-- What the exercise asks --
Find the line with "ilişkin endişelerin rekor düşük" in the records below. Copy it and every line after it, up to and including the line with "nı Wolfgang Schaeuble, 11 Mayıs'a".

━━ Data

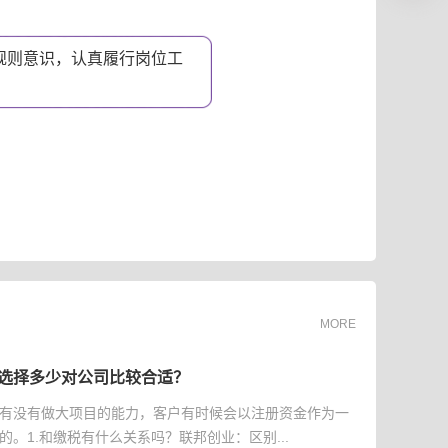
规则意识，认真履行岗位工
。
MORE
选择多少对公司比较合适？
有没有做大项目的能力，客户有时候会以注册资金作为一
的。1.和缴税有什么关系吗？联邦创业：区别...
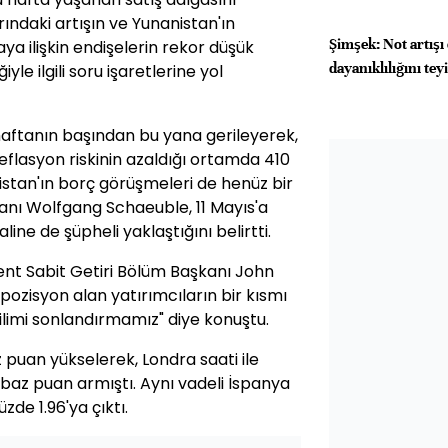
rındaki artışın ve Yunanistan'ın
Şimşek: Not artış
 ilişkin endişelerin rekor düşük
dayanıklılığını tey
iyle ilgili soru işaretlerine yol
 haftanın başından bu yana gerileyerek,
eflasyon riskinin azaldığı ortamda 410
nistan'ın borç görüşmeleri de henüz bir
nı Wolfgang Schaeuble, 11 Mayıs'a
ne de şüpheli yaklaştığını belirtti.
t Sabit Getiri Bölüm Başkanı John
pozisyon alan yatırımcıların bir kısmı
ğilimi sonlandırmamız" diye konuştu.
baz puan yükselerek, Londra saati ile
7 baz puan armıştı. Aynı vadeli İspanya
üzde 1.96'ya çıktı.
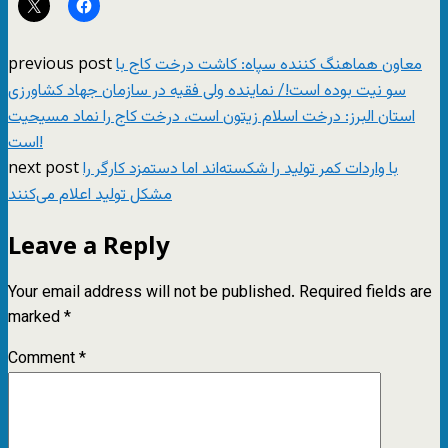
previous post
معاون هماهنگ کننده سپاه: کاشت درخت کاج با
سو نیت بوده است!/ نماینده ولی فقیه در سازمان جهاد کشاورزی
استان البرز: درخت اسلام زیتون است، درخت کاج را نماد مسیحیت
است!
next post
با واردات کمر تولید را شکسته‌اند اما دستمزد کارگر را
مشکل تولید اعلام می‌کنند
Leave a Reply
Your email address will not be published.
Required fields are
marked
*
Comment
*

━━━━

-- Solution below --
 ilişkin endişelerin rekor düşük
dayanıklılığını tey
iyle ilgili soru işaretlerine yol
 haftanın başından bu yana gerileyerek,
eflasyon riskinin azaldığı ortamda 410
nistan'ın borç görüşmeleri de henüz bir
nı Wolfgang Schaeuble, 11 Mayıs'a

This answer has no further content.